The 4,000 figure for April compares to 161,064 new cars that were registered in same month last year.
- New UK car registrations plunge by more than 40%
- BMW, Honda and Toyota suspend UK car production
- Nissan extends Sunderland plant production pause
The industry body said it now expects 1.68 million new car registrations in 2020 compared with 2.3 million in 2019.
Staff at some UK car manufacturers began returning to work this week, although the start of full production is a long way off, Mr Hawes said. The supply chain is also starting to re-open.
"Manufacturers are trying to figure out how to start operations in a safe environment," he said. "But it will be slow and production will be ramped up very slowly."
The coronavirus crisis has come at what was already a difficult time for the motor industry, which had been struggling with falling sales and a collapse in demand for diesel vehicles, while struggling to meet tough new emissions targets.
The figures are certainly dramatic, expected to be the lowest sales since February 1946.
But since virtually the entire motor industry ground to a halt when the lockdown was introduced, they are not entirely unexpected.
What matters now is what happens when the restrictions are eased and customers are allowed back into the showrooms.
You would expect there to be some pent-up demand - after all, dealerships began to close in mid-March, traditionally one of the strongest months of the year for new car sales.
However, since then harsh economic realities have come into play. Huge swathes of the workforce have been furloughed, and the signs are the country is heading into a deep recession.

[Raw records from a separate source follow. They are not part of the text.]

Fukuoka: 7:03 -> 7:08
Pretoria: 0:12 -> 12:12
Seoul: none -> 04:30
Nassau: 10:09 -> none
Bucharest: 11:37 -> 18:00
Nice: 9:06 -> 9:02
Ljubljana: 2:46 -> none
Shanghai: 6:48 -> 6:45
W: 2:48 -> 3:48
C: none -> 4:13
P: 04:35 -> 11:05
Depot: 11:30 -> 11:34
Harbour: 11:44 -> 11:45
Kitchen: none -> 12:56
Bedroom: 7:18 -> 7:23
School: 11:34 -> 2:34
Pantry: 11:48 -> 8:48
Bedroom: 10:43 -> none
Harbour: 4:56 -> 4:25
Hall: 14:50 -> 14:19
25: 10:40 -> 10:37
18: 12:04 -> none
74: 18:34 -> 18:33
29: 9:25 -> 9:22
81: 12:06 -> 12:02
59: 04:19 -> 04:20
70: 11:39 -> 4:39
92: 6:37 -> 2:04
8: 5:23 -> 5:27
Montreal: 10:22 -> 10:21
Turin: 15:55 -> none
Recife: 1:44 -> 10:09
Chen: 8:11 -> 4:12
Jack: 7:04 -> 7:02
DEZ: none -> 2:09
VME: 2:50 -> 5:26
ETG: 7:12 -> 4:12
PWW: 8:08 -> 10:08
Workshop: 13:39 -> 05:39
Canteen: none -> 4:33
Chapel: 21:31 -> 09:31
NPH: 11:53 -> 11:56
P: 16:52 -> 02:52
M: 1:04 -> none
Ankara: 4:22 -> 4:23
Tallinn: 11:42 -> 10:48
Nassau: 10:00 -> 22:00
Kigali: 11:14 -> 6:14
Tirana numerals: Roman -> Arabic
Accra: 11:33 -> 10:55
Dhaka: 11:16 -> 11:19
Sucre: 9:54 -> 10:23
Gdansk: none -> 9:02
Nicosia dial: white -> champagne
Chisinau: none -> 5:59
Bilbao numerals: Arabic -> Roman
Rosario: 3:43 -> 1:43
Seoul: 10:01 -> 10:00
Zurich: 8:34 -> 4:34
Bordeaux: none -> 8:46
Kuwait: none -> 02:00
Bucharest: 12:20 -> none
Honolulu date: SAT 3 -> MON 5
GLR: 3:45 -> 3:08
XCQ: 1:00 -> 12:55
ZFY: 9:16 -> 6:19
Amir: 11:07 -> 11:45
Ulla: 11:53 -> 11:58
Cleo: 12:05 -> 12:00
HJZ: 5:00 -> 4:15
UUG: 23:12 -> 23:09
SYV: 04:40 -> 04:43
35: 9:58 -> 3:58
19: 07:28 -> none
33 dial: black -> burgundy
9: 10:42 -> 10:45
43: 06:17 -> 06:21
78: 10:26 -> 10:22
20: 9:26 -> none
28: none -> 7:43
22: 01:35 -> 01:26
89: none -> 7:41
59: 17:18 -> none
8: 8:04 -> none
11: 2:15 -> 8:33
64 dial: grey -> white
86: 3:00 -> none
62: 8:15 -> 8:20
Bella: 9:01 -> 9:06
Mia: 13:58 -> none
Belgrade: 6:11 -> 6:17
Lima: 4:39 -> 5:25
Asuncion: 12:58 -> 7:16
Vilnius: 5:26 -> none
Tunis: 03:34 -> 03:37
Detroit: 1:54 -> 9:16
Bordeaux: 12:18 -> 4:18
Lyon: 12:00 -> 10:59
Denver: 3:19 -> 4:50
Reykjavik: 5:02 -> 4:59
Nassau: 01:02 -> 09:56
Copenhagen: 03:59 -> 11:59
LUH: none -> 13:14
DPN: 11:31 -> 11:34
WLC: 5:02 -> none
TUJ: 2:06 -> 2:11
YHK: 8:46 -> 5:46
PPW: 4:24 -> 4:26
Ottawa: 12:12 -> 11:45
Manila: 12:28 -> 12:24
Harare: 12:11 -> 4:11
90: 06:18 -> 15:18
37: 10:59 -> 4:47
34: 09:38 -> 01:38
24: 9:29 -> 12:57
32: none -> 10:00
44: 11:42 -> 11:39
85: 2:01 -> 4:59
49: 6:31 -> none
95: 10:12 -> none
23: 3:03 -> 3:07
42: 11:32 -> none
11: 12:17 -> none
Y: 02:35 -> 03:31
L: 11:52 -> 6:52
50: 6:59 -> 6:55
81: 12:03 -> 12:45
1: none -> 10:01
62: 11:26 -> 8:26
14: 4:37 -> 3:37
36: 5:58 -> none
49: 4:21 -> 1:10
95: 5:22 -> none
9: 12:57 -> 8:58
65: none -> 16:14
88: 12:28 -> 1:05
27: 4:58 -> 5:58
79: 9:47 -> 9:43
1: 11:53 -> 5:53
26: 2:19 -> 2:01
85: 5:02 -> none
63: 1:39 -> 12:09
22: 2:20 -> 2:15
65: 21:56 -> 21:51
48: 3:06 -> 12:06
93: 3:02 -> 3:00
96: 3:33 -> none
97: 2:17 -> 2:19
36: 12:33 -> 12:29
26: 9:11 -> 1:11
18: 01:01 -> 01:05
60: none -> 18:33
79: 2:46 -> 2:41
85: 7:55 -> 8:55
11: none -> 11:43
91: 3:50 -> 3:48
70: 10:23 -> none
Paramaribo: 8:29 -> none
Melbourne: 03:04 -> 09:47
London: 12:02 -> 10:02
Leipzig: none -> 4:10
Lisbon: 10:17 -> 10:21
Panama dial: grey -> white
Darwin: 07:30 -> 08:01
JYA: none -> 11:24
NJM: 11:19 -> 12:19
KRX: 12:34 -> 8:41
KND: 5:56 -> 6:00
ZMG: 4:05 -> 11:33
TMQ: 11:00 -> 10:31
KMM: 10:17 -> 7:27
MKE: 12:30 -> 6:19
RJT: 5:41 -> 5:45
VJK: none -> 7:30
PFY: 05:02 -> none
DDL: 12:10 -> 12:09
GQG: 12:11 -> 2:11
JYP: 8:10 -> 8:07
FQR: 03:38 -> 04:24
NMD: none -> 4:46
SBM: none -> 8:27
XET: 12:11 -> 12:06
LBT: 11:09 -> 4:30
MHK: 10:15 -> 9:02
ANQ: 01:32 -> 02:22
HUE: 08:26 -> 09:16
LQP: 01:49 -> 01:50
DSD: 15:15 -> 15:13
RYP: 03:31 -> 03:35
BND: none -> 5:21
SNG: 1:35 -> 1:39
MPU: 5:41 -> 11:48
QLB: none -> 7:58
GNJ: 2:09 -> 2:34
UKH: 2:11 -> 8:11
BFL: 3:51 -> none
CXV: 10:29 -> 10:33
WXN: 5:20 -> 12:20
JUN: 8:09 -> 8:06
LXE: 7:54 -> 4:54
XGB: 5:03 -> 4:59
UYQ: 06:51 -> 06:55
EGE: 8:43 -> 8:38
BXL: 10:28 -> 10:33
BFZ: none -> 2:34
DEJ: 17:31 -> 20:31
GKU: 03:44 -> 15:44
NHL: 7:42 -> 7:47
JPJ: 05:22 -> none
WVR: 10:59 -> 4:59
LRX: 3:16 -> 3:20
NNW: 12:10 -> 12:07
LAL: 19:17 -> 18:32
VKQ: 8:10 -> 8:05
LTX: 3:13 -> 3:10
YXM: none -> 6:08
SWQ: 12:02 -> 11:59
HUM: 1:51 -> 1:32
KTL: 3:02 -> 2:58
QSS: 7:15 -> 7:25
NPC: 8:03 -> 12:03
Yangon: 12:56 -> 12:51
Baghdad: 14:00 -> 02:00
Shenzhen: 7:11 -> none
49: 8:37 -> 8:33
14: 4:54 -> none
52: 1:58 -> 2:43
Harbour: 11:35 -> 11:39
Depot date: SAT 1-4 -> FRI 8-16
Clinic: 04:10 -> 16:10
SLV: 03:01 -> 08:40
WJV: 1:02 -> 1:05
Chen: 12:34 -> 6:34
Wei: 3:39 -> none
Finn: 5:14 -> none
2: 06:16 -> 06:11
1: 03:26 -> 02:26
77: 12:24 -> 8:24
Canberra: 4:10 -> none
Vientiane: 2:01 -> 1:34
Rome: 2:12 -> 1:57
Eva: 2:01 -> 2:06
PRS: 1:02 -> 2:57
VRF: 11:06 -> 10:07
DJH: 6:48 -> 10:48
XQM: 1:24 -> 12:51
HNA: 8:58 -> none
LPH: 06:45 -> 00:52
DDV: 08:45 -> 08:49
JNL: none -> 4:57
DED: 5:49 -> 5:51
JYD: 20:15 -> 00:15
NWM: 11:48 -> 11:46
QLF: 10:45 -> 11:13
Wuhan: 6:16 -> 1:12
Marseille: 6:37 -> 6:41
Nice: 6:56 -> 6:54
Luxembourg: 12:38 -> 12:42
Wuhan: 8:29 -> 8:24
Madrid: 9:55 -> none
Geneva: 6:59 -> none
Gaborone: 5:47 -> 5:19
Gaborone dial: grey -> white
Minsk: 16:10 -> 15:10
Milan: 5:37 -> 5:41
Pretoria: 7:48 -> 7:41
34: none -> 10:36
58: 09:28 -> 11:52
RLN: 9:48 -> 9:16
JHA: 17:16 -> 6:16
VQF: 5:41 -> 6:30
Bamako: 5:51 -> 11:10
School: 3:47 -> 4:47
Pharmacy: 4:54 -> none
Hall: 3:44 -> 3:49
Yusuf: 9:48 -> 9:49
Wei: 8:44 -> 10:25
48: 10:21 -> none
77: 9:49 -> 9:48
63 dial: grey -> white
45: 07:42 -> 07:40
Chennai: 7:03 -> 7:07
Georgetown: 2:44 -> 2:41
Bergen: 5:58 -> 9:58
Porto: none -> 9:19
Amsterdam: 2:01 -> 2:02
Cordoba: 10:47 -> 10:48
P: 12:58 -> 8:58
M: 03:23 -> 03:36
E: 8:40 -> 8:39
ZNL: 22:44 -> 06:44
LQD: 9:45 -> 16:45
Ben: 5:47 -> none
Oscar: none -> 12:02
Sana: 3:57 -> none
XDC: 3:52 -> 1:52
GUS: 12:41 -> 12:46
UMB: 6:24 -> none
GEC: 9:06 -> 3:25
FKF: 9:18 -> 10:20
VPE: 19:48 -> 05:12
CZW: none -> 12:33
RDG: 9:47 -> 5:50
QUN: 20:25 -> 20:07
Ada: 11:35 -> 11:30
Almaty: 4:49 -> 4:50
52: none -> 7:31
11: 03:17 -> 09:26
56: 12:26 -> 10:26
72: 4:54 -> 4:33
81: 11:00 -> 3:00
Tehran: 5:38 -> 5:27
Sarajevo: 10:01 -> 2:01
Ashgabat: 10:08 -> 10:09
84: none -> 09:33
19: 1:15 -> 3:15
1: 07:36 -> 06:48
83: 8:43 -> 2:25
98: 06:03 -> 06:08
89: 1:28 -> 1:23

Under those circumstances, with so much uncertainty and so many jobs at risk, how many people will really be willing to buy a new car?
We can expect a wave of incentive programmes - and quite possibly a wave of new scrappage schemes - as car companies start fighting tooth and nail for every single sale.
The coronavirus outbreak also halted car production.
All of the UK's major car factories suspended work in March, and it is not yet clear when they will reopen.
Ian Plummer, commercial director at online marketplace Auto Trader, said: "With retailers forced to close the doors to their physical forecourts, it'll come as no surprise to anyone to see just how dramatic an impact it's had on the new car market.
"Some brands have been able to sell remotely, but uncertainty in the government's guidelines or a lack of the required infrastructure to operate home delivery in a safe way, has limited it to all but a handful of retailers."
However, he said Auto Trader data indicated that the market had been paused, rather than stopped.
He added that there would be a chance "for the industry to accelerate the adoption of low emission vehicles" when restrictions lift.
"However, it'll be essential for manufacturers to push more electric vehicles into their UK networks along with greater financial incentives," such as scrappage schemes, he said.